- Brief -
Only the lines from the one holding "Kalhoty, kraťasy (76, 2188)" through the end of the records below are to be reproduced exactly, and pictures are to be omitted.

- Data for this task -
•••••

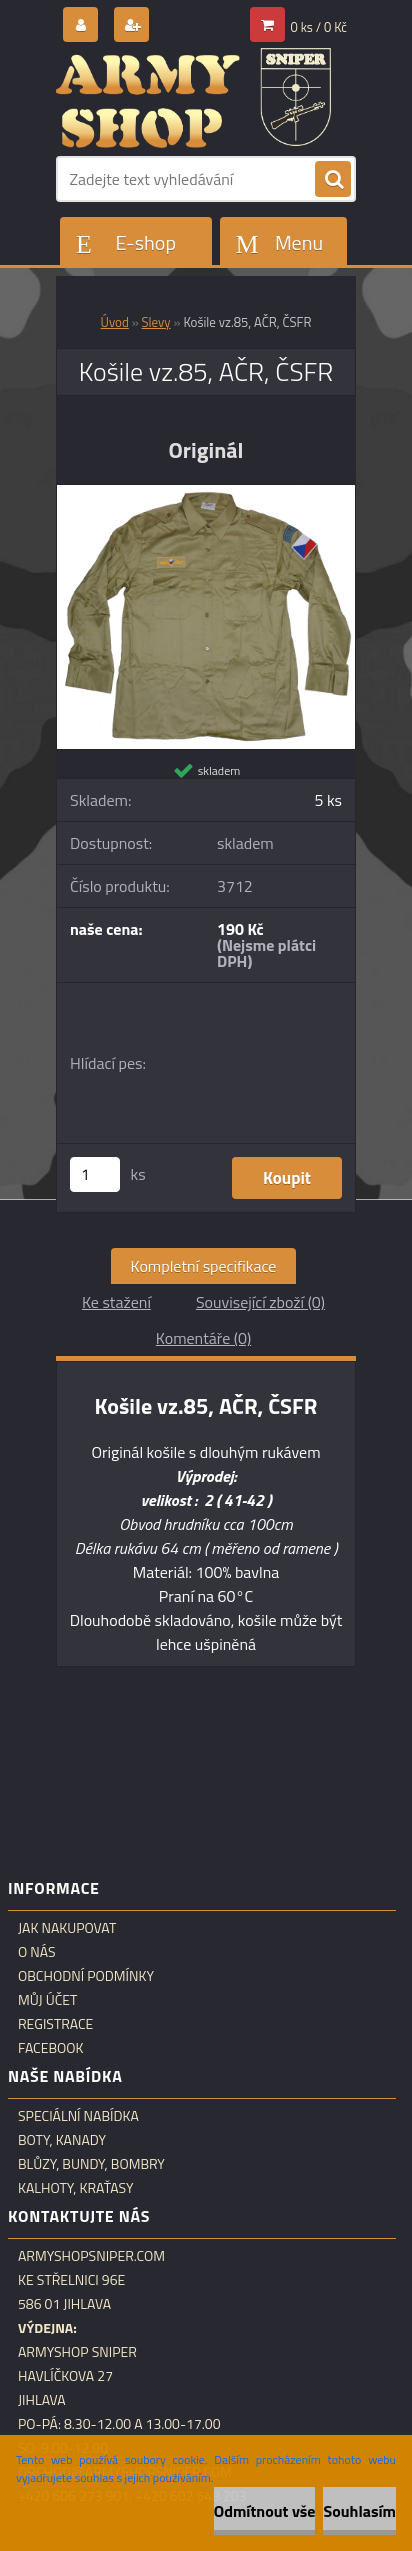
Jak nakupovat (67, 1928)
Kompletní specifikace (204, 1266)
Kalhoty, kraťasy (76, 2188)
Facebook (51, 2048)
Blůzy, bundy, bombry (91, 2164)
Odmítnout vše (265, 2511)
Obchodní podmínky (86, 1976)
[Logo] (193, 98)
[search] (333, 180)
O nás (37, 1952)
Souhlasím (359, 2511)
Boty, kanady (62, 2140)
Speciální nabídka (78, 2116)
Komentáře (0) (203, 1338)
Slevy (156, 322)
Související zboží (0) (260, 1302)
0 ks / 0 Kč (319, 27)
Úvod (115, 322)
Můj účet (47, 2000)
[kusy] (95, 1174)
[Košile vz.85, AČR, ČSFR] (206, 493)
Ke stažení (116, 1302)
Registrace (55, 2024)
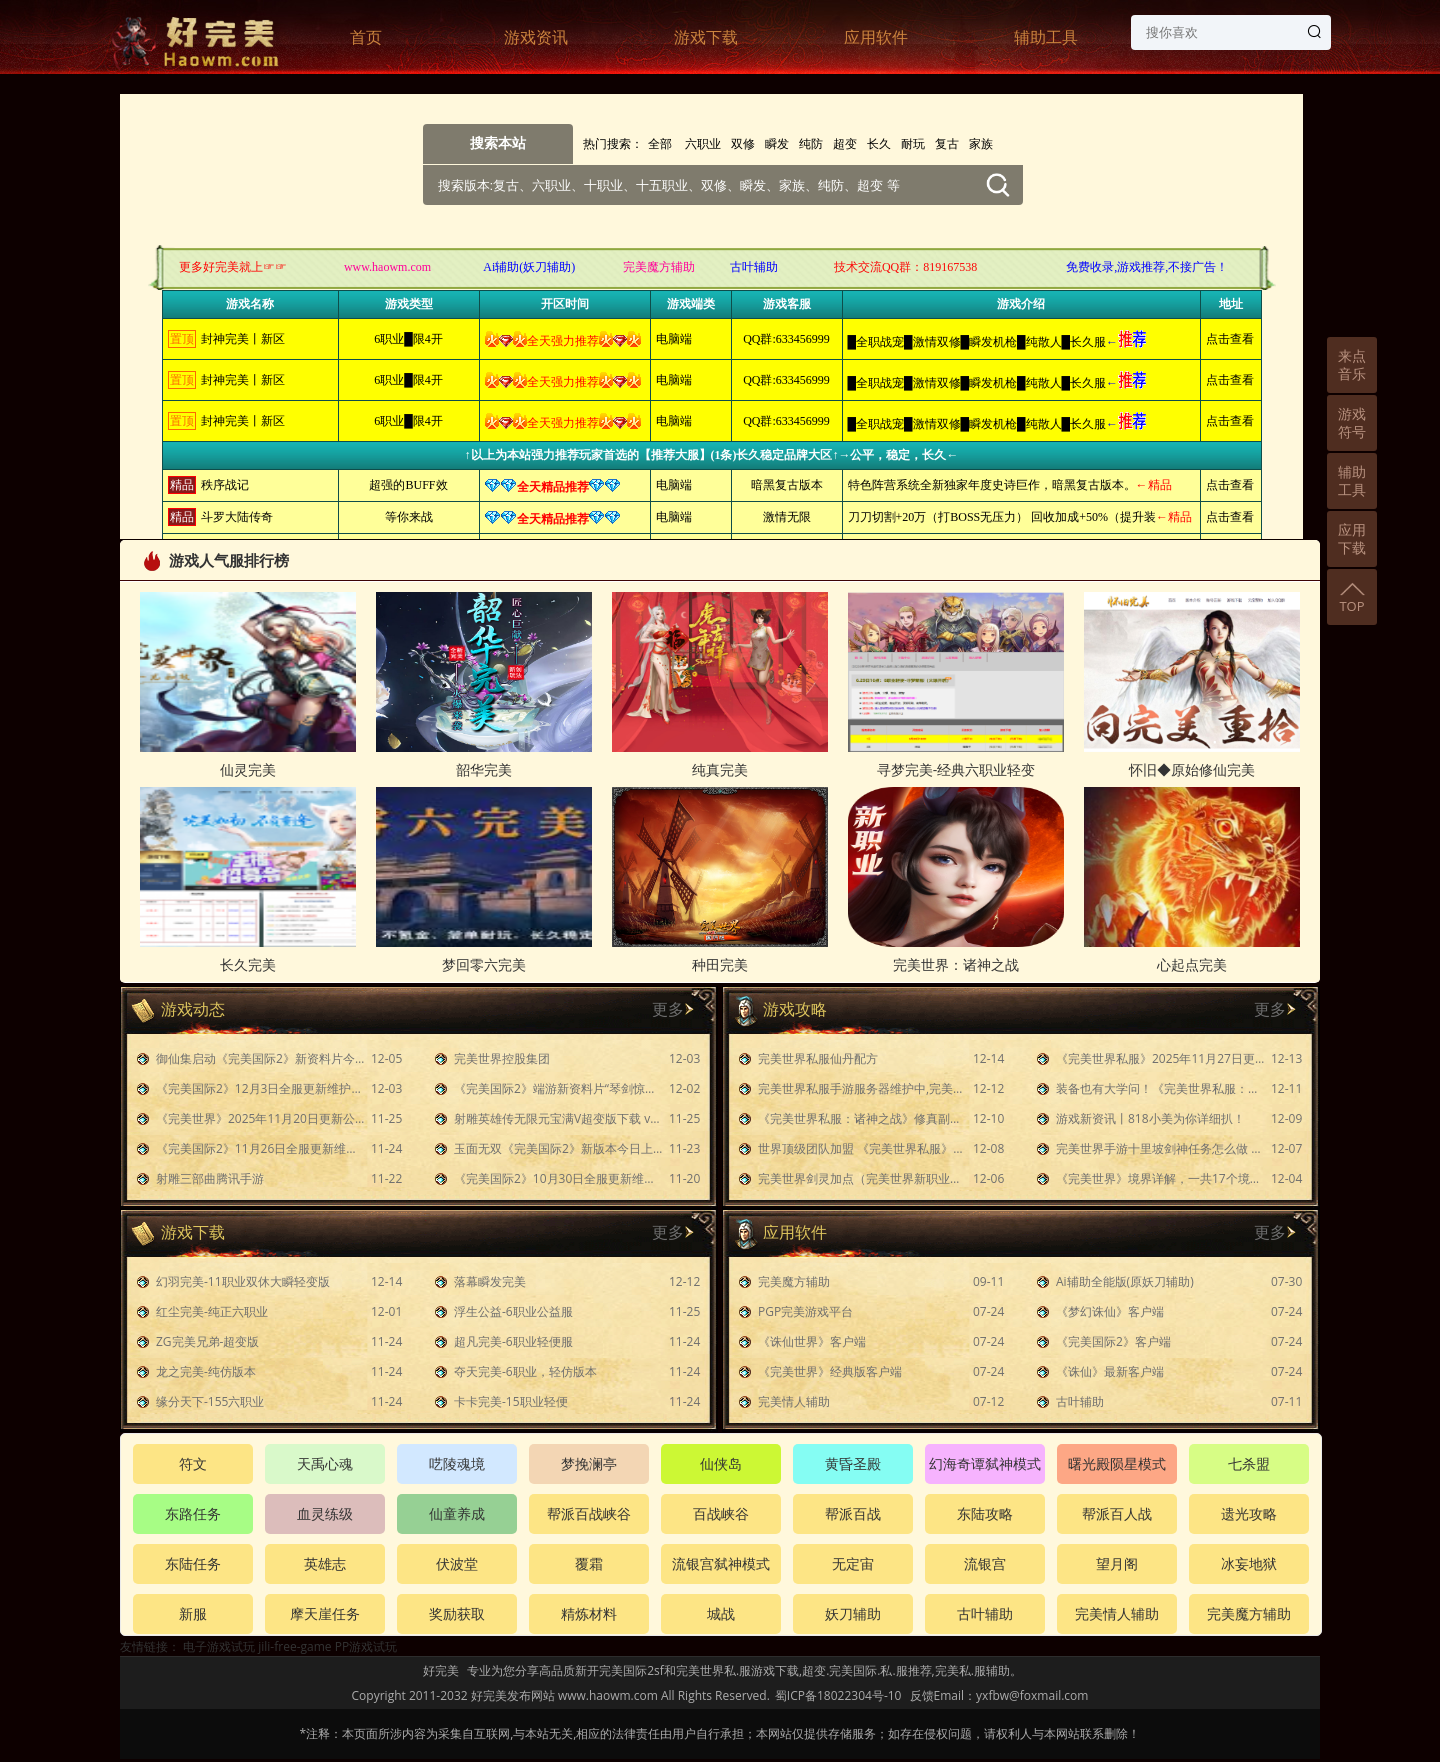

•••••

- Task answer -
Kalhoty, kraťasy (76, 2188)
Facebook (51, 2048)
Blůzy, bundy, bombry (91, 2164)
Odmítnout vše (265, 2511)
Obchodní podmínky (86, 1976)
[Logo] (193, 98)
[search] (333, 180)
O nás (37, 1952)
Souhlasím (359, 2511)
Boty, kanady (62, 2140)
Speciální nabídka (78, 2116)
Komentáře (0) (203, 1338)
Slevy (156, 322)
Související zboží (0) (260, 1302)
0 ks / 0 Kč (319, 27)
Úvod (115, 322)
Můj účet (47, 2000)
[kusy] (95, 1174)
[Košile vz.85, AČR, ČSFR] (206, 493)
Ke stažení (116, 1302)
Registrace (55, 2024)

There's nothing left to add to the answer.